= Beginning of Section =
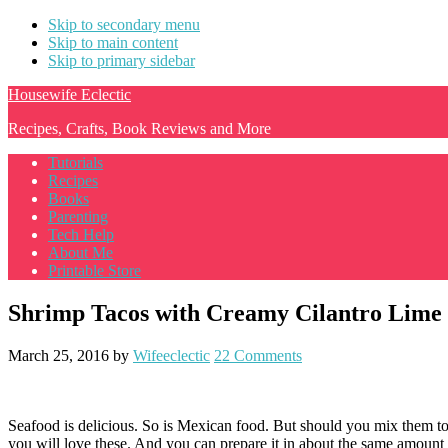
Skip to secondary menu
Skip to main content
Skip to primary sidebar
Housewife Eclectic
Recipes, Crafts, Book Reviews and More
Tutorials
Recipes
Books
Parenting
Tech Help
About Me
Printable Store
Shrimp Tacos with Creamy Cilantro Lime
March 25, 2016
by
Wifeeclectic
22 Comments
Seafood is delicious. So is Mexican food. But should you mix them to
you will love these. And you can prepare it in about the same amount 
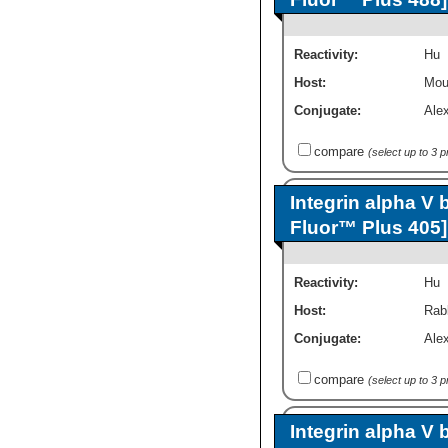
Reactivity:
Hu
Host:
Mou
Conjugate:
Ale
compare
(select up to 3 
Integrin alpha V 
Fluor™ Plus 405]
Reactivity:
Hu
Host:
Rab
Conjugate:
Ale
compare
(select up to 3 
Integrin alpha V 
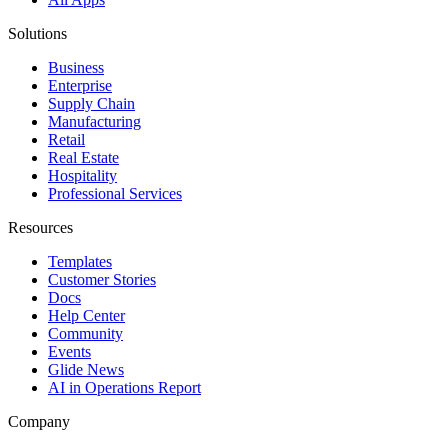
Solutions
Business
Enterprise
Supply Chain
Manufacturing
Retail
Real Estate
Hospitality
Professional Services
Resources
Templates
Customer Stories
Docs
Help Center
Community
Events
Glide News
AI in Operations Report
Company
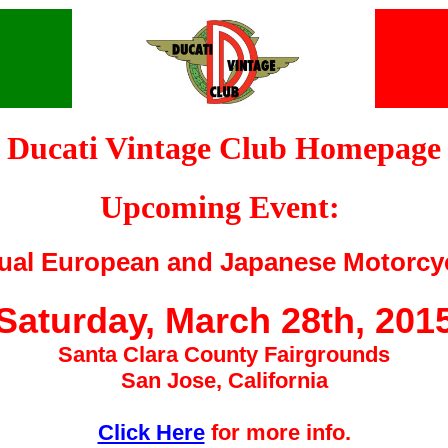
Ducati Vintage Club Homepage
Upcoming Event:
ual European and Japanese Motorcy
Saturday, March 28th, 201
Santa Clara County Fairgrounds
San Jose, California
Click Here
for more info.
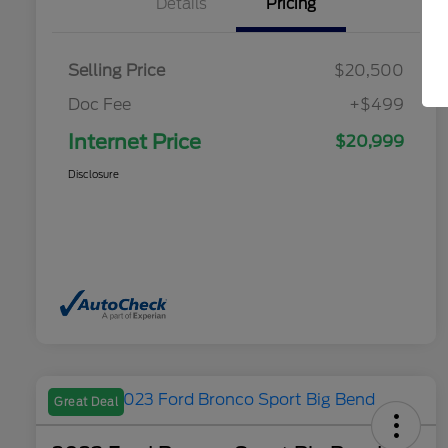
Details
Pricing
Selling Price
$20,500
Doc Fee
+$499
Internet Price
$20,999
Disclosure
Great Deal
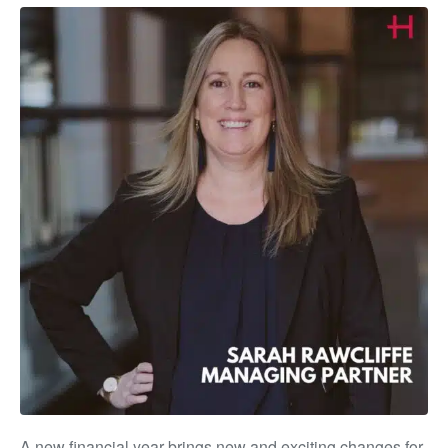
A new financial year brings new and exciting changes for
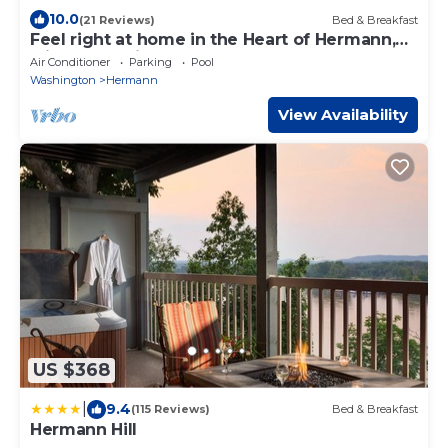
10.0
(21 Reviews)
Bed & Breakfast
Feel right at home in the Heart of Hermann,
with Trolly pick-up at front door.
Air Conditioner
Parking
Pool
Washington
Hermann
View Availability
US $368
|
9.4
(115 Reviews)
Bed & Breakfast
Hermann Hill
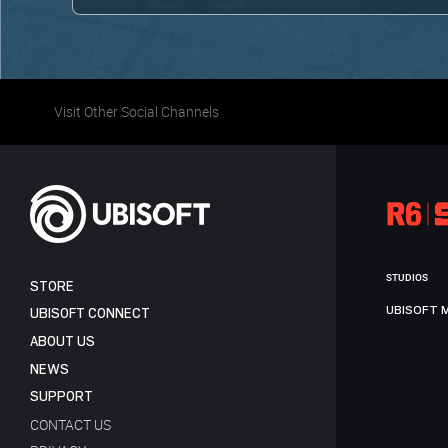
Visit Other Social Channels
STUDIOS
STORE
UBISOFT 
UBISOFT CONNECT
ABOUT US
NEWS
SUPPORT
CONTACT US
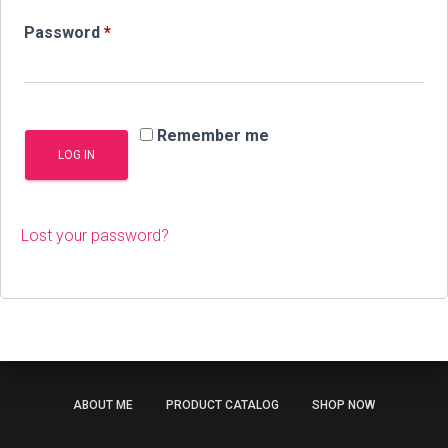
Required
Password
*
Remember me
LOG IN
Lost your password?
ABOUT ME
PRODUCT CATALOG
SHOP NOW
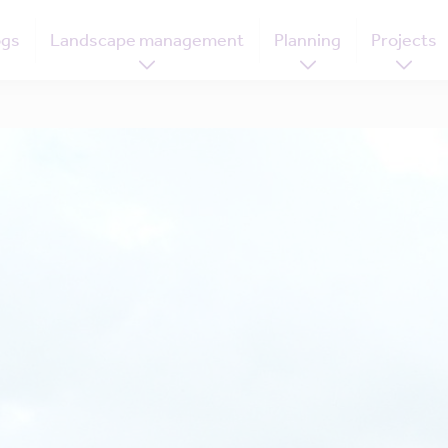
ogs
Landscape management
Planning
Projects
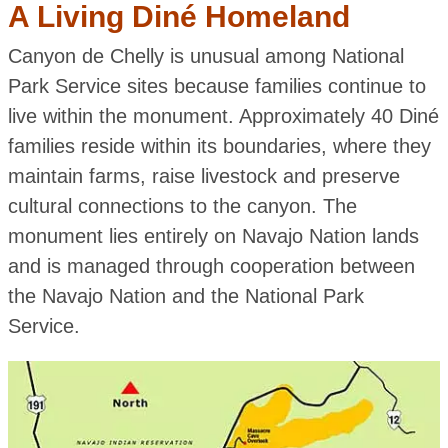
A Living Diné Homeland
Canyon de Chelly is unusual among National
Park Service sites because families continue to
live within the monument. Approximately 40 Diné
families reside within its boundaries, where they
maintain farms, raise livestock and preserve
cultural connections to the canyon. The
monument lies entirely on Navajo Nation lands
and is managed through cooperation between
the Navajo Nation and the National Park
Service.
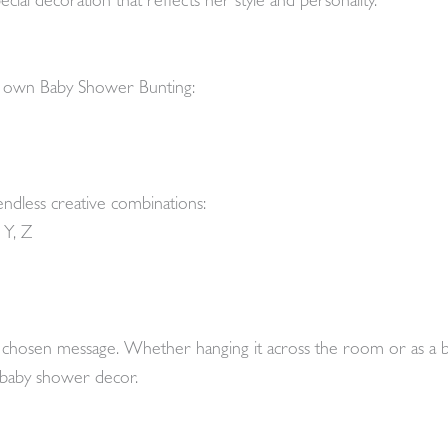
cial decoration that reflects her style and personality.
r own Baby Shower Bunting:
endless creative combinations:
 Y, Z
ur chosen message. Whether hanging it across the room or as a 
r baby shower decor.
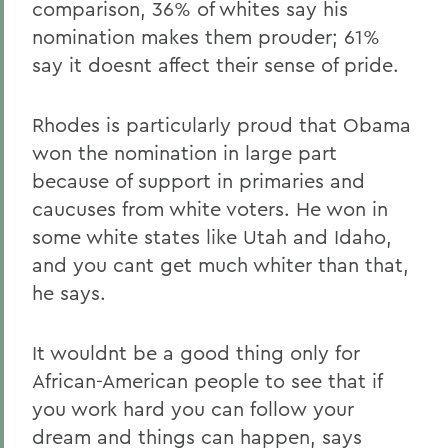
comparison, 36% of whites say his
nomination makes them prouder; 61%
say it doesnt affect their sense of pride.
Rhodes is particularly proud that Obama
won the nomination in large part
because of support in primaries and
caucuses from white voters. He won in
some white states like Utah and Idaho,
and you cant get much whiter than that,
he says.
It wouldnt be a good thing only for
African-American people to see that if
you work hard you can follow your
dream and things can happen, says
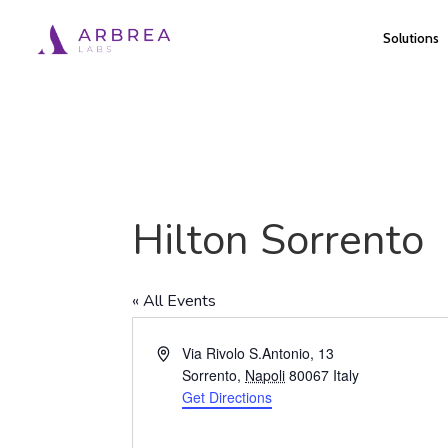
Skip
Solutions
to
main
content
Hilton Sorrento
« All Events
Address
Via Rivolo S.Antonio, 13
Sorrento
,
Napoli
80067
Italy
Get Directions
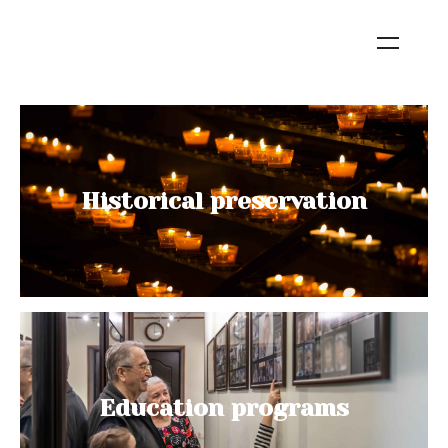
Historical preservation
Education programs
= End of Section =
> Task brief:
From the records above, transcribe exactly the lines starting at the one containing "some white states" and ending at the one containing "Hilton Sorrento". Skip the pictures.

> Reply to the exercise:
some white states like Utah and Idaho,
and you cant get much whiter than that,
he says.
It wouldnt be a good thing only for
African-American people to see that if
you work hard you can follow your
dream and things can happen, says
Skip
Solutions
to
main
content
Hilton Sorrento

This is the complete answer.